(Source material Opens)

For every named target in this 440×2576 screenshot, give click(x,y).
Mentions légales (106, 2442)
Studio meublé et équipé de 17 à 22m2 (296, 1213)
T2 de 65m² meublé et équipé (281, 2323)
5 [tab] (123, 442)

(Source material Closes)
(Source material Opens)

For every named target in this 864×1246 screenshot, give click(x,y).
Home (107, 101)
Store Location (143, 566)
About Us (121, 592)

(Source material Closes)
(Source material Opens)

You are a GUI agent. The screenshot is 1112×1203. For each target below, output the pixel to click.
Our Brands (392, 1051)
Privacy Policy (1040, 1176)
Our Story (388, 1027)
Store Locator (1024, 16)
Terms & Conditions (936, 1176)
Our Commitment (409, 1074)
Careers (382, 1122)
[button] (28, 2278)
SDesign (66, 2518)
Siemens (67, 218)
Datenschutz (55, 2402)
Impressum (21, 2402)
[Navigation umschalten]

(Source material Closes)

What to produce
Could you return exactly the stretch of the data above that starts at the line with "Store Locator (1024, 16)" and ends at the line with "[Navigation umschalten]", both lines included?

Solution for this exercise
Store Locator (1024, 16)
Terms & Conditions (936, 1176)
Our Commitment (409, 1074)
Careers (382, 1122)
[button] (28, 2278)
SDesign (66, 2518)
Siemens (67, 218)
Datenschutz (55, 2402)
Impressum (21, 2402)
[Navigation umschalten]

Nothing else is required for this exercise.